The EAT disagreed, stating that, whilst the Respondent’s knowledge is not relevant,

“That does not mean that what a person says, or does not say, about their abilities is irrelevant to the objective question of whether, at the time in question, the person was disabled; often the claimant will be best placed to explain what effects any impairment has on day-to-day activities. What is important is what the person says, rather than to whom it is said – so, for example, if there is a period in respect of which there is no medical evidence the fact that a claimant told friends, family or an employer that he was continuing to be affected by the condition could be relevant. Similarly, it could be relevant that a claimant did not tell people that an impairment was continuing to have an effect.” ¶33

It was argued for the Claimant that although what a person says might be relevant, if they do not mention their impairment to others this should never be taken in account because of the sensitivity of the issue.

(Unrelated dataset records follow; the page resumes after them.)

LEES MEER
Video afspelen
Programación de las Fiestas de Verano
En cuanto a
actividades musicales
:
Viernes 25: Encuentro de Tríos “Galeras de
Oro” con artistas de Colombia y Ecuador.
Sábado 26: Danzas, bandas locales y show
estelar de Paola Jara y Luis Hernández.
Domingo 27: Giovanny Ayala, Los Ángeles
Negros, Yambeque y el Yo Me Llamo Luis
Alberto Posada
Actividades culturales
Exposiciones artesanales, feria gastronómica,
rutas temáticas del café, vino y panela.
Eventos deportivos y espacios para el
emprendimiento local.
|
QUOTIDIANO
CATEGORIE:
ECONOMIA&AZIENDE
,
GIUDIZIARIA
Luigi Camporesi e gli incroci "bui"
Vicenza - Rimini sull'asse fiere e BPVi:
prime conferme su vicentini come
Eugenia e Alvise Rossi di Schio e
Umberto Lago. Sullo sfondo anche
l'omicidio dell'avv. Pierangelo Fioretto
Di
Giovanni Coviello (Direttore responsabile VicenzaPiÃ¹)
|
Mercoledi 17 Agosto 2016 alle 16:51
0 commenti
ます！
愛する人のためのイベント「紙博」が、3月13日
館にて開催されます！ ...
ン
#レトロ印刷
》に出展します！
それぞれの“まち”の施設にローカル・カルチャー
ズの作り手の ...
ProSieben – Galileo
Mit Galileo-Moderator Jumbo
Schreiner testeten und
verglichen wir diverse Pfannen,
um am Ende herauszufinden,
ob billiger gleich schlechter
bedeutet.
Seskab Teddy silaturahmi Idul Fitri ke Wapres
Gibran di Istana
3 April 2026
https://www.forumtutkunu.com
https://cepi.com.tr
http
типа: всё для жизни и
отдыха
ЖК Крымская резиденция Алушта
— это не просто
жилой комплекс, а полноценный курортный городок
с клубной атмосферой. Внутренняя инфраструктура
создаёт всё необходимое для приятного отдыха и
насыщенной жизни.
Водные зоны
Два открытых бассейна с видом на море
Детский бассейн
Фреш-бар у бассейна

The EAT disagreed,

“While caution should be taken to considering what is not said about an impairment, because disabled people may wish to maintain their privacy, particularly if they perceive that there may be an adverse reaction to their disability, there is no rule of law, as the claimant’s Counsel contended for, that the fact that a claimant does not refer to ongoing symptoms can never be relevant to the question of disability. In a case in which an individual has previously openly spoken about an impairment the fact there is a significant period during which no mention is made of the impairment could potentially be relevant to the issue of disability. This is not a matter of law, but one of fact and degree.” ¶33

Helpful summary of the law

The EAT judgment contains a helpful summary of the law on disability and knowledge, and in particular the principles relevant to assessing whether a condition is “likely to recur” as often arises in mental impairment cases:

Disability

  • The “long-term”’ requirement relates to the effect of the impairment not the impairment itself (¶29);
  • While it is good practice to deal with each of the four conditions identified in Goodwin v The Patent Office [1999] ICR 302 separately, this should not be done by rigid consecutive stages (J v DLA Piper [2010] ICR 1052) (¶32);
  • In considering whether an impairment is “likely” to recur, “likely” means “could well happen” (SCA Packaging Ltd v Boyle [2009] ICR 1056) (¶34);
  • The definition must be met at the time of the alleged discrimination. Anything which occurs after that time will not be relevant in assessing the likelihood of an effect lasting for 12 months (McDougall v Richmond [2008] ICR 431) (¶35);
  • The fact that a substantial adverse effect at the date of alleged discrimination is a recurrence of a previous episode does not necessarily lead to the conclusion that it was likely to recur at that date (Sullivan v Bury Street Capital UKEAT/0317/19) (¶36);
  • The role of experts is to provide evidence, not to determine whether the definition is met (Vicary v BT [1999] IRLR 680) (¶42);
  • The EAT also commented regarding joint expert evidence, that if either party proposes to seek to demolish, or substantially discredit the evidence of a joint expert notice should generally be given so the expert can appear for cross-examination (¶43).

Knowledge

  • Although there is no reference to knowledge in s.13 EqA (direct discrimination), there can generally only be direct disability discrimination if the putative discriminator knows of the disability (¶37);
  • The correct approach to ascertain actual or constructive knowledge is that in A Ltd v Z [2020] ICR 199 (¶41).